How to Help: REDUCE! REUSE! RECYCLE! Then write to your legislators to make companies responsible with a cradle to grave policy for plastics, which would incentivize companies to produce less waste (something that is already enacted for hazardous waste). Support organizations like Plastic Oceans or Plastic Ocean Project.
Why it’s better than Seaspiracy: A major critique of Seaspiracy is their attitude toward plastic waste, specifically single-use plastics. Plastic pollution is a huge problem and we as consumers should care about reducing our use of a product that generally has a 10-minute use but a 500-year lifespan. A Plastic Ocean raised proper awareness on the issue of plastic waste at the consumer level. While 40-50% of plastic sampled at the surface of the ocean is derived from fishing boats, 70% of plastic in the sea sinks to the bottom. Therefore, fishing nets may be overrepresented in sampling due to floats attached to them. It is possible to care about both overfishing AND plastic pollution and understand that we need personal responsibility and institutional change for both. Also, this movie engages far more with stakeholders and treats people as equals in the story instead of stories to exploit.

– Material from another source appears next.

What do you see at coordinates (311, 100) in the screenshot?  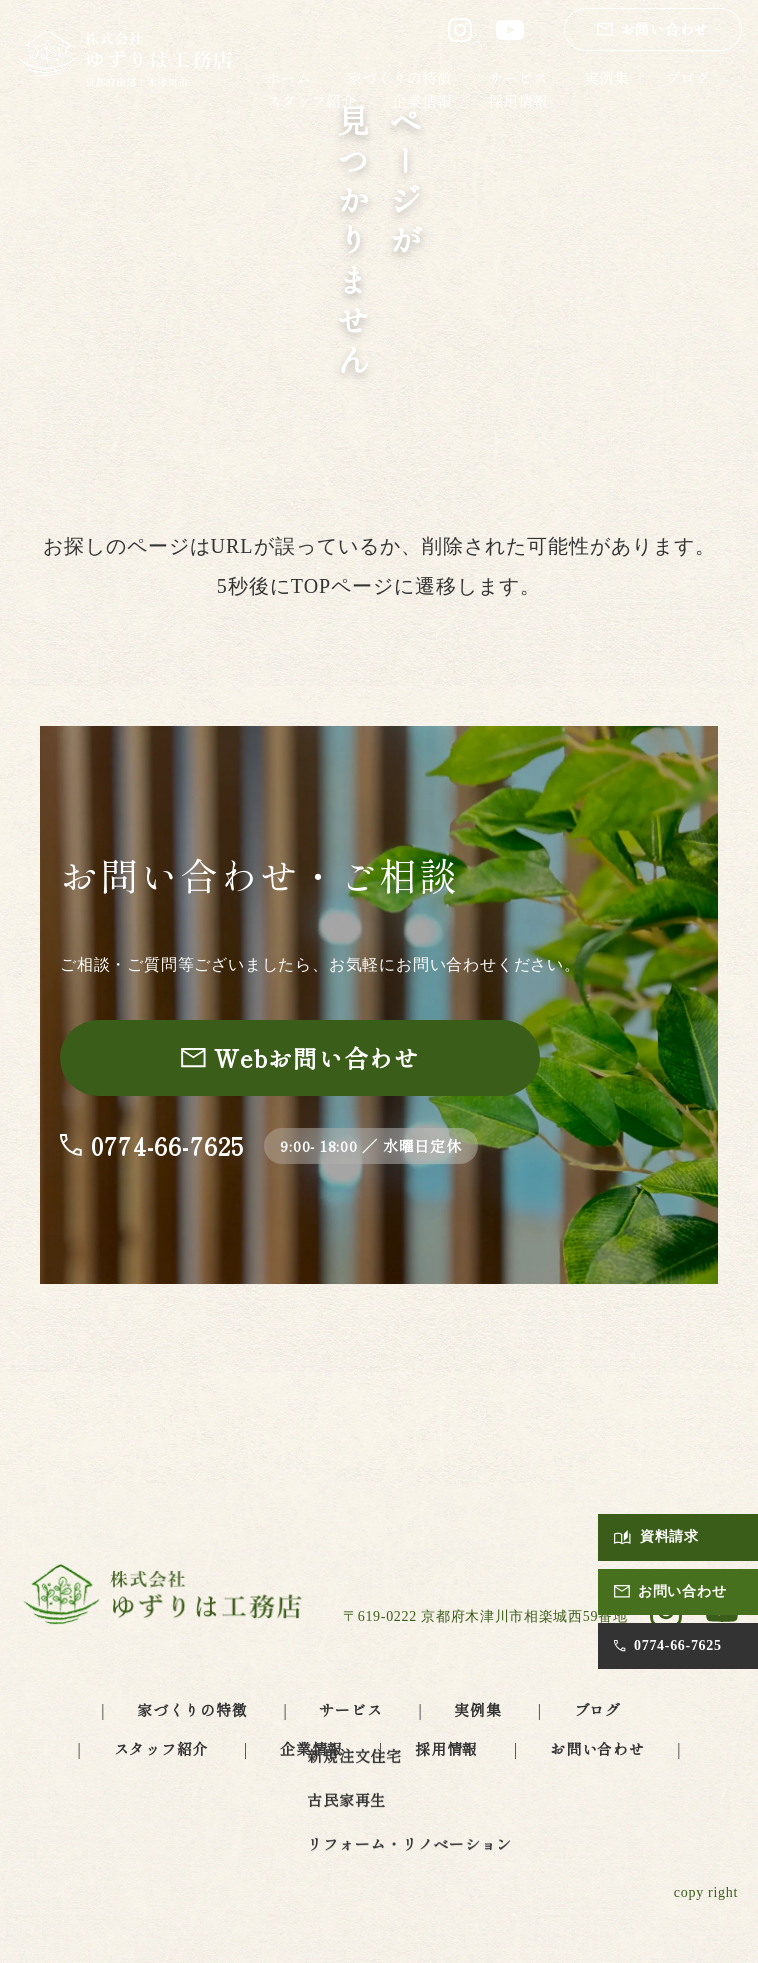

Something that most of these movies have in common is the sense of “Ocean Optimism.” That is a term coined by Dr. Nancy Knowlton that encompasses the idea that humans are more likely to act when there is hope instead of gloom and doom. While all of these movies talk about serious ocean issues that require real action, they also end with a glimmer of hope that there is something that can be done to solve these problems. This is another reason why I prefer these documentaries to Seaspiracy.
This blog was originally posted on Sara’s website.